* YOUR ASSIGNMENT
Given the records below, would you repeat exactly the lines that begin at the one containing "Diese sehen jetzt" and end at the one containing "wir der Sache", inclusive?
START DATASET EXTRACT
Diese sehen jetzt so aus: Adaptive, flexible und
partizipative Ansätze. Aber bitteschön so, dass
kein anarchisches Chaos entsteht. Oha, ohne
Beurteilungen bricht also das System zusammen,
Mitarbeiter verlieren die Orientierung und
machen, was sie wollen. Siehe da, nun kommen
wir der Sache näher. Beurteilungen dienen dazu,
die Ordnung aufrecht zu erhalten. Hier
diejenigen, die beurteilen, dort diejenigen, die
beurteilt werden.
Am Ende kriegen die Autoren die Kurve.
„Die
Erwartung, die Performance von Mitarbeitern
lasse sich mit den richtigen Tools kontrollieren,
END DATASET EXTRACT
START DATASET EXTRACT
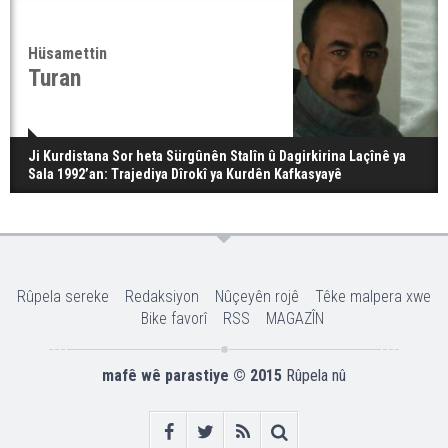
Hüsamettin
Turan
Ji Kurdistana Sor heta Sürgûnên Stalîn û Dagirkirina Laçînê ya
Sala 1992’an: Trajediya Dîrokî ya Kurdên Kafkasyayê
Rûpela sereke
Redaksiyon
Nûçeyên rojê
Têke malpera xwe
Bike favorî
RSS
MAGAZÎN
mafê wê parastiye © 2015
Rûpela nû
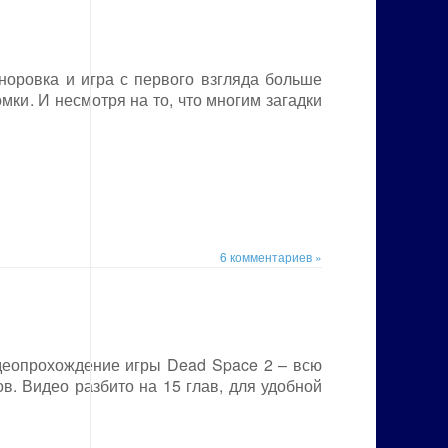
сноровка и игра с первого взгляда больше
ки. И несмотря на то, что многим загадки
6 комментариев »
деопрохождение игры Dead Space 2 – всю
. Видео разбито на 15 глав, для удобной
END DATASET EXTRACT
* WORKED SOLUTION
Diese sehen jetzt so aus: Adaptive, flexible und
partizipative Ansätze. Aber bitteschön so, dass
kein anarchisches Chaos entsteht. Oha, ohne
Beurteilungen bricht also das System zusammen,
Mitarbeiter verlieren die Orientierung und
machen, was sie wollen. Siehe da, nun kommen
wir der Sache näher. Beurteilungen dienen dazu,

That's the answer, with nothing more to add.